I'm attempting to write an application to extract properties and code from proprietary IDE design files. The file format looks something like this:
HEADING
{
SUBHEADING1
{
PropName1 = PropVal1;
PropName2 = PropVal2;
}
SUBHEADING2
{
{ 1 ; PropVal1 ; PropValue2 }
{ 2 ; PropVal1 ; PropValue2 ; OnEvent1=BEGIN
MESSAGE('Hello, World!');
{ block comments are between braces }
//inline comments are after double-slashes
END;
PropVal3 }
{ 1 ; PropVal1 ; PropVal2; PropVal3 }
}
}
What I am trying to do is extract the contents under the subheading blocks. In the case of SUBHEADING2, I would also separate each token as delimited by the semicolons. I had reasonably good success with just counting the brackets and keeping track of what subheading I'm currently under. The main issue I encountered involves dealing with the code comments.

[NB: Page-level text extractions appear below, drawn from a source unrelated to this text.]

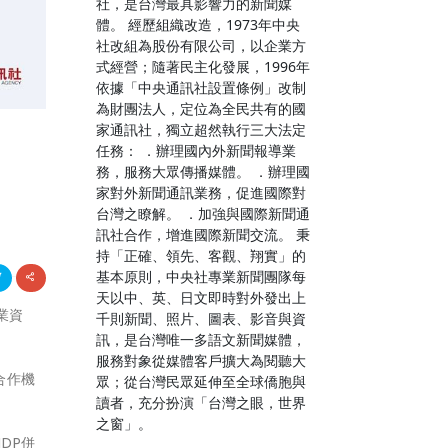
社，是台灣最具影響力的新聞媒
體。 經歷組織改造，1973年中央
社改組為股份有限公司，以企業方
式經營；隨著民主化發展，1996年
依據「中央通訊社設置條例」改制
為財團法人，定位為全民共有的國
家通訊社，獨立超然執行三大法定
任務： ．辦理國內外新聞報導業
務，服務大眾傳播媒體。 ．辦理國
家對外新聞通訊業務，促進國際對
台灣之瞭解。 ．加強與國際新聞通
訊社合作，增進國際新聞交流。 秉
持「正確、領先、客觀、翔實」的
基本原則，中央社專業新聞團隊每
天以中、英、日文即時對外發出上
業資
千則新聞、照片、圖表、影音與資
訊，是台灣唯一多語文新聞媒體，
服務對象從媒體客戶擴大為閱聽大
為合作機
眾；從台灣民眾延伸至全球僑胞與
讀者，充分扮演「台灣之眼，世界
之窗」。
DP併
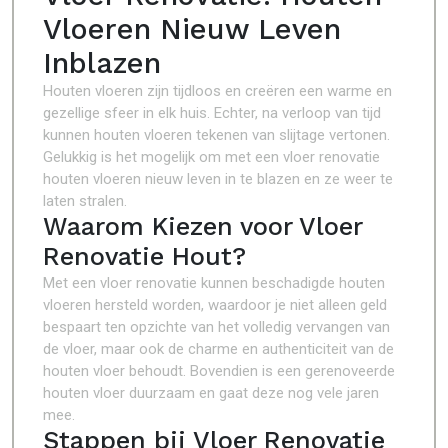
Vloeren Nieuw Leven
Inblazen
Houten vloeren zijn tijdloos en creëren een warme en
gezellige sfeer in elk huis. Echter, na verloop van tijd
kunnen houten vloeren tekenen van slijtage vertonen.
Gelukkig is het mogelijk om met een vloer renovatie
houten vloeren nieuw leven in te blazen en ze weer te
laten stralen.
Waarom Kiezen voor Vloer
Renovatie Hout?
Met een vloer renovatie kunnen beschadigde houten
vloeren hersteld worden, waardoor je niet alleen geld
bespaart ten opzichte van het volledig vervangen van
de vloer, maar ook de charme en authenticiteit van de
houten vloer behoudt. Bovendien is een gerenoveerde
houten vloer duurzaam en gaat deze nog vele jaren
mee.
Stappen bij Vloer Renovatie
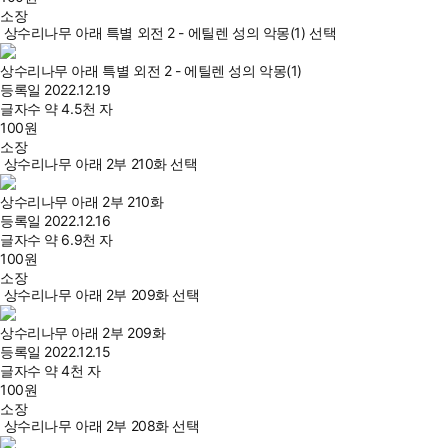
소장
상수리나무 아래 특별 외전 2 - 에틸렌 성의 악몽(1) 선택
상수리나무 아래 특별 외전 2 - 에틸렌 성의 악몽(1)
등록일
2022.12.19
글자수
약 4.5천 자
100
원
소장
상수리나무 아래 2부 210화 선택
상수리나무 아래 2부 210화
등록일
2022.12.16
글자수
약 6.9천 자
100
원
소장
상수리나무 아래 2부 209화 선택
상수리나무 아래 2부 209화
등록일
2022.12.15
글자수
약 4천 자
100
원
소장
상수리나무 아래 2부 208화 선택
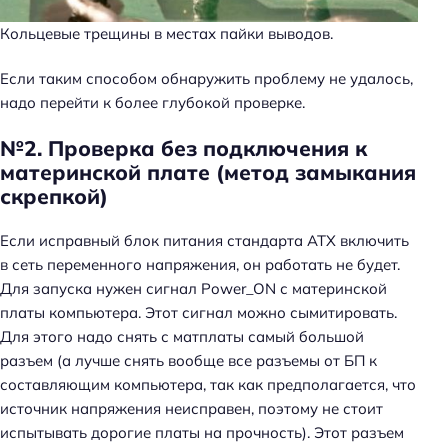
Кольцевые трещины в местах пайки выводов.
Если таким способом обнаружить проблему не удалось,
надо перейти к более глубокой проверке.
№2. Проверка без подключения к
материнской плате (метод замыкания
скрепкой)
Если исправный блок питания стандарта ATX включить
в сеть переменного напряжения, он работать не будет.
Для запуска нужен сигнал Power_ON с материнской
платы компьютера. Этот сигнал можно сымитировать.
Для этого надо снять с матплаты самый большой
разъем (а лучше снять вообще все разъемы от БП к
составляющим компьютера, так как предполагается, что
источник напряжения неисправен, поэтому не стоит
испытывать дорогие платы на прочность). Этот разъем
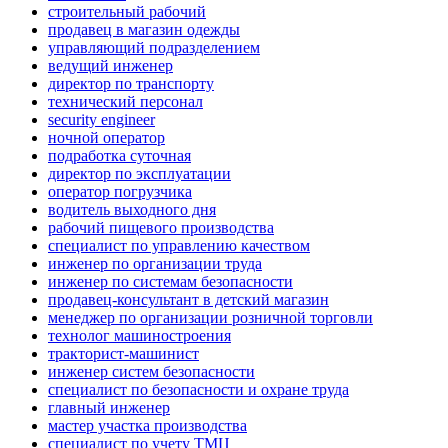
строительный рабочий
продавец в магазин одежды
управляющий подразделением
ведущий инженер
директор по транспорту
технический персонал
security engineer
ночной оператор
подработка суточная
директор по эксплуатации
оператор погрузчика
водитель выходного дня
рабочий пищевого производства
специалист по управлению качеством
инженер по организации труда
инженер по системам безопасности
продавец-консультант в детский магазин
менеджер по организации розничной торговли
технолог машиностроения
тракторист-машинист
инженер систем безопасности
специалист по безопасности и охране труда
главный инженер
мастер участка производства
специалист по учету ТМЦ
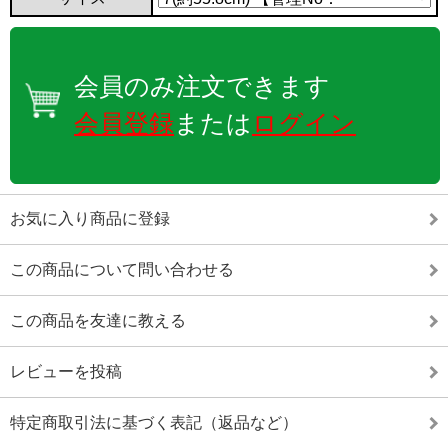
会員のみ注文できます
会員登録
または
ログイン
お気に入り商品に登録
この商品について問い合わせる
この商品を友達に教える
レビューを投稿
特定商取引法に基づく表記（返品など）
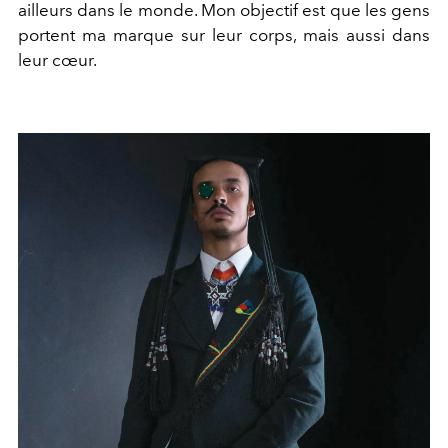
ailleurs dans le monde. ­Mon objectif est que les gens
portent ma marque sur leur corps, mais aussi dans
leur cœur.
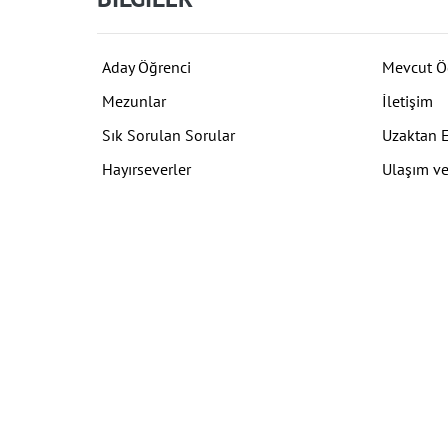
Aday Öğrenci
Mevcut Ö
Mezunlar
İletişim
Sık Sorulan Sorular
Uzaktan 
Hayırseverler
Ulaşım ve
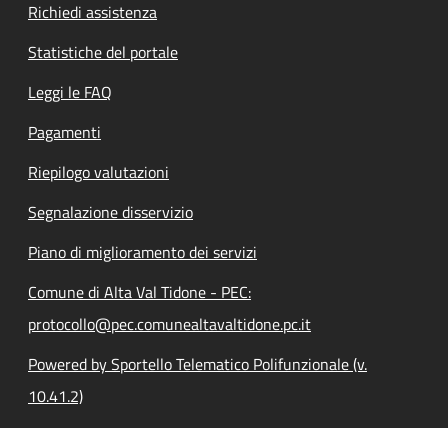
Richiedi assistenza
Statistiche del portale
Leggi le FAQ
Pagamenti
Riepilogo valutazioni
Segnalazione disservizio
Piano di miglioramento dei servizi
Comune di Alta Val Tidone - PEC:
protocollo@pec.comunealtavaltidone.pc.it
Powered by Sportello Telematico Polifunzionale (v.
10.41.2)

This language happens to use {} for block comments, which interferes with the brackets in the file format. To make it even more interesting, it also needs to take into account double-slash inline comments and ignore everything up to the end of the line.
What is the best approach to tackling this? I looked at some of the compiler libraries discussed in another article (ANTLR, Doxygen, etc.) but they seem like overkill for solving this specific parsing issue.